The ship has 11 one-person cabins and 29 two-person cabins on the main deck. Each cabin is equipped with high-low beds, ceiling-lift systems, connection for oxygen, radio, TV, call system, and one bathroom per two cabins.

Check out the complete ship on their website!

“Map out your future – but do it in pencil. The road ahead is as long as you make it. Make it worth the trip.” – Jon Bon Jovi


On Tuesday morning we left Duisburg around 08:00 and arrived in Düsseldorf around 13:00, during lunch. We were given different options to spend our day in Düsseldorf, like a bus tour or a walking tour. I chose to discover Düsseldorf independently. We walked (rolled) through the Altstadt, and we visited the Königsallee. The Altstadt is the historic center of Düsseldorf. It is only half a square kilometer in size, but it is a huge draw: historic buildings, narrow streets, nice shops, and a huge number of cafés, bars, and restaurants. The Königsallee is one of the top tourist attractions in Düsseldorf. It is the best-known and also the most popular street in the city. A boulevard of over 1 km long, “dotted” with exclusive shops, lined with plane trees and chestnut trees, and in the middle the city moat Kö-Graben into which the Düssel flows. The cobblestones were the only downside of the city. Did you know, Düsseldorf counted approximately 612,000 citizens in 2016?

One of my habits is visiting Starbucks in every city I am in. We went to the Starbucks in the Königsallee, but it was not accessible! I’ve been to Starbucks in Greece, Spain, and the US, and I’ve never been to a Starbucks that is not accessible. Such a bummer, but we went to another coffee company that was accessible in the Altstadt. We went back to the ship around 17:00 to get ready for dinner. After dinner, we had a volunteer singer on board, Johan. He sang and danced for us the whole night. After Johan’s performance, we had some drinks and went to bed. While Johan was singing, we were sailing to Antwerp. We continued sailing the whole night because Antwerp is quite a distance from Düsseldorf. I loved the sound and feeling of sailing while being asleep, so calming.


When we arrived at the port of Antwerp, we got off the ship and walked to the city of Antwerp. The city was further away from the port than expected. The roads to the city were also very bad for wheelchair users. After like half an hour, we arrived in the city of Antwerp. This modern city is called ‘De Meir’. I’ve been to De Meir before, so it was not a new thing for me. And again, we went to Starbucks and this time it was accessible. We didn’t spend a lot of time in Antwerp, because walking to and from the ship takes one hour in total.

After dinner, I had reserved some time in the bathroom, like a room with a real bath. It was a special adjustable bath and accessible for the hoist. It was my first time in the bath since I’m wheelchair-bound, and I loved it! After this wonderful bath, we all went to watch the women’s football World Cup.

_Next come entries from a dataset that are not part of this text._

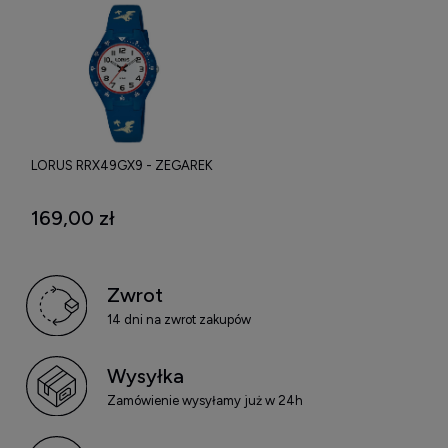
LORUS RRX49GX9 - ZEGAREK
169,00 zł
Zwrot
14 dni na zwrot zakupów
Wysyłka
Zamówienie wysyłamy już w 24h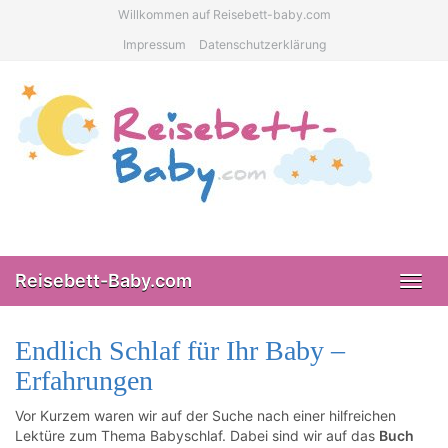
Skip
Willkommen auf Reisebett-baby.com
to
Impressum
Datenschutzerklärung
main
content
Reisebett-Baby.com
Toggl
navig
Endlich Schlaf für Ihr Baby –
Erfahrungen
Vor Kurzem waren wir auf der Suche nach einer hilfreichen
Lektüre zum Thema Babyschlaf. Dabei sind wir auf das
Buch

On Thursday morning, we were already sailing toward Gorinchem when we woke up. I had never been to Gorinchem before in my life, so I was very curious about this village. Most people get upset if you call Gornichem a village because they see it as a city. After a nice lunch, we were able to get off the ship to discover Gorinchem. The first thing I noticed was that everything looks very clean and tidy. A beautifully maintained village! There were nice shops and cafés to spend the day at.


The next morning, on Friday, we took it easy in the morning. At about 13:30 we were able to leave the ship again. This time we moored in Nijmegen, also our last destination of this trip. I regularly come to Nijmegen, so this city was not new to me. Although I’ve been here before, it will never be boring. Nijmegen is a beautiful city with plenty to do. Part of the group went to the casino, while another part did a city tour. I decided not to do any excursions and to explore the city myself. 

According to some scholars, Nijmegen is the oldest city in the Netherlands. History goes back more than 2000 years, and yet the city is still fairly modern. There are a huge number of sights and museums in and around Nijmegen. Public transport is also well arranged, making it easy to get anywhere in the city. There is also a lot of nature in the area. I spent my day in Nijmegen, mainly shopping and sitting on a terrace. It was primarily a quiet and sunny day.